A couple houses ago I redid a good-sized walk-in with those fancy closet cabinets. I don’t remember if this https://www.californiaclosets.com/ was the brand, but it’s certainly the idea. Massively, massively wonderful. Unless you’re real short of stature you can get two levels of hanging clothes, shelves for lots of shoes, drawers and shelves galore, etc. Which massively reduces the number of dressers and such clogging up your room(s).

One of the extra-neat things we did was get a built-in ironing board which pulls out of what looks like a drawer. It’s a bit smaller than a full-sized one, but plenty big enough for ironing clothing. Like this, but IIRC not *quite *as expensive: http://www.rev-a-shelf.com/p-7-drawer-accessories-fold-out-ironing-board-for-bathroomvanity.aspx. Although the cabinets in those pix look about like what we had put in.

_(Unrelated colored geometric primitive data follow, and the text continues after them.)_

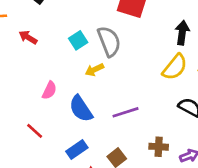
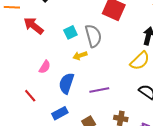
red arrow: (28, 37) -> (34, 26), size x1.5
blue semicircle: (81, 109) -> (66, 83), turned 45

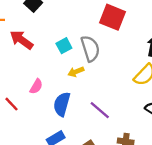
purple line: (99, 90) -> (100, 110), turned 54
red line: (30, 96) -> (11, 104), moved

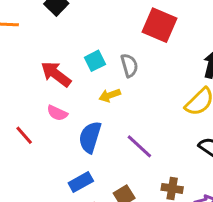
red arrow: (21, 40) -> (56, 74), moved
gray semicircle: (90, 49) -> (129, 65), size x0.7
pink semicircle: (36, 86) -> (57, 113), turned 84

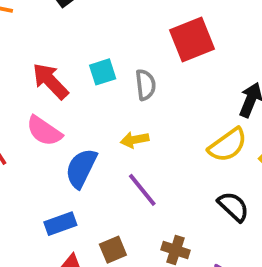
red square: (160, 25) -> (192, 40), turned 36
yellow arrow: (110, 95) -> (135, 140), moved
pink semicircle: (57, 113) -> (44, 131), size x1.4

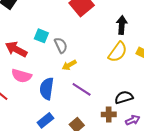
cyan square: (103, 72) -> (41, 36), turned -32
gray semicircle: (146, 85) -> (61, 45), moved
black semicircle: (233, 207) -> (124, 97), moved, turned -42

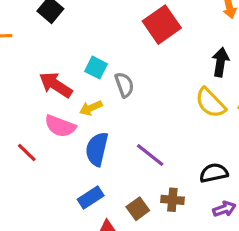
yellow semicircle: (118, 52) -> (210, 103), turned 95
yellow arrow: (69, 65) -> (91, 108), moved
brown cross: (109, 114) -> (172, 200), moved

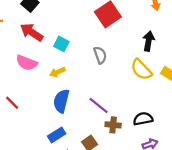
red arrow: (56, 85) -> (32, 32), moved
gray semicircle: (124, 85) -> (100, 55), moved
pink semicircle: (60, 126) -> (27, 63), moved
brown cross: (172, 200) -> (113, 125), moved

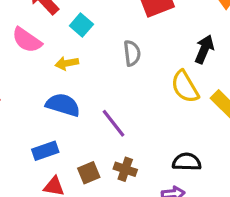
blue semicircle: (61, 101) -> (63, 105), turned 80
black semicircle: (143, 119) -> (187, 162), moved
brown cross: (113, 125) -> (125, 169), moved

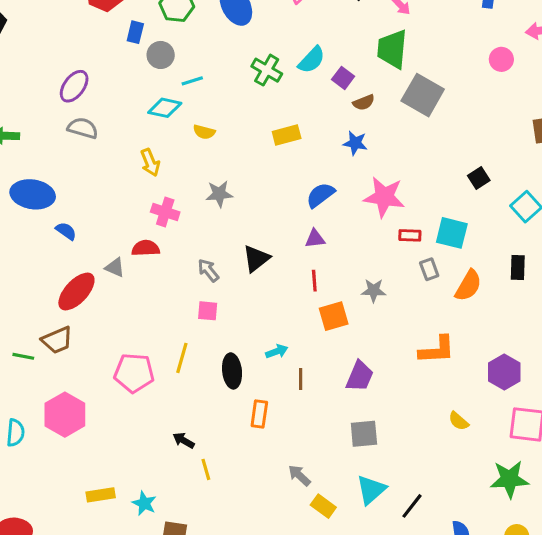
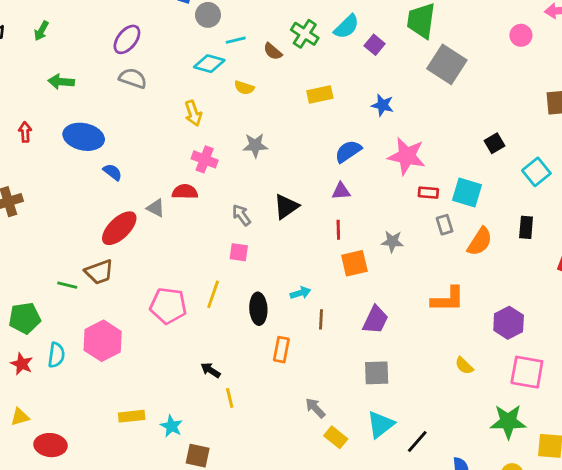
brown semicircle: (364, 102) -> (273, 51), moved, turned 60

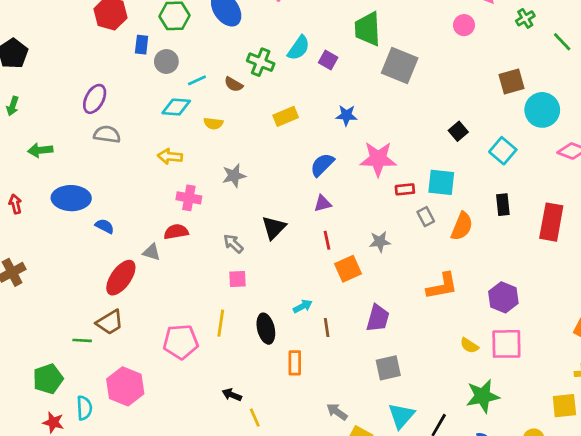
yellow arrow: (193, 113) -> (170, 156), turned 125
pink square: (527, 372) -> (506, 344), moved
green star: (508, 422) -> (483, 396), moved

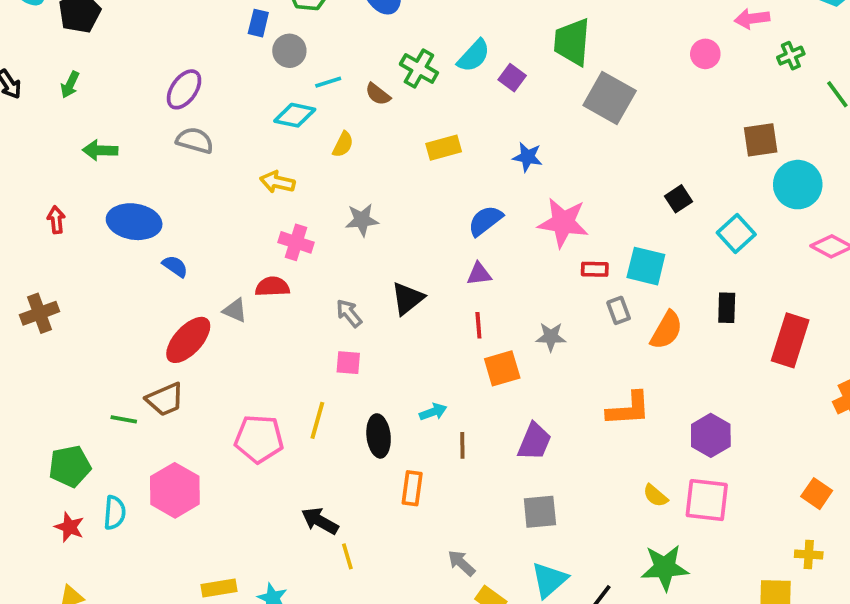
yellow semicircle: (213, 123) -> (343, 144), turned -78
black arrow: (232, 395) -> (320, 521), size x1.4

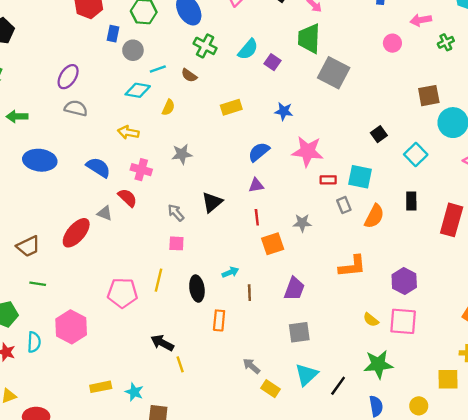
green cross: (419, 68) -> (205, 46), moved
blue semicircle: (175, 266) -> (98, 167), moved, size x1.5
red semicircle: (272, 287) -> (127, 198), turned 48
brown trapezoid: (165, 399) -> (28, 246), moved

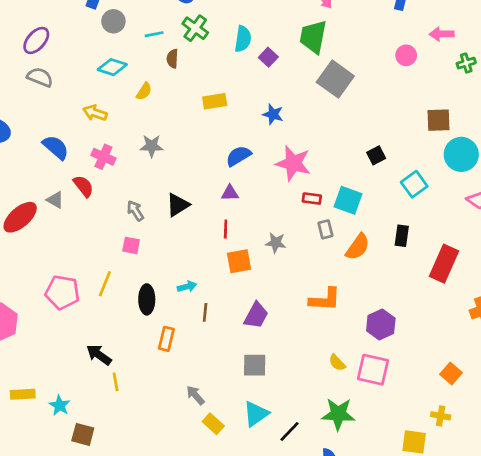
cyan semicircle: (248, 49) -> (243, 39), turned -40
cyan line: (158, 69) -> (154, 34), moved
brown semicircle: (189, 75) -> (172, 59), turned 49

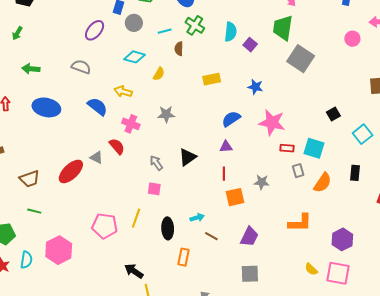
purple ellipse: (36, 40) -> (95, 30), moved
blue semicircle: (56, 147) -> (97, 106), moved
brown line: (205, 312) -> (211, 236), turned -64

The $/SF of that room was scary, but the result was tres chic. And convenient as hell.

One of the harder things I had to do prepping for their install was to add an electrical outlet to the wall in the right place that it’d end up inside a cubby designed to hold the iron, starch spray, etc. Right directly above the drawer where the board pulled out. It was a wall with no power, so I had to tap into wiring in the attic and then run power down inside the wall. Which naturally was an exterior wall which is even more fun to retrofit. Putting in this outlet while the building was going up would have been trivial and costless.

In my current place I wrestle with a conventional ironing board and finding a nearby outlet to plug in an iron. How 1950s primitive and awkward and stupid it feels by comparison.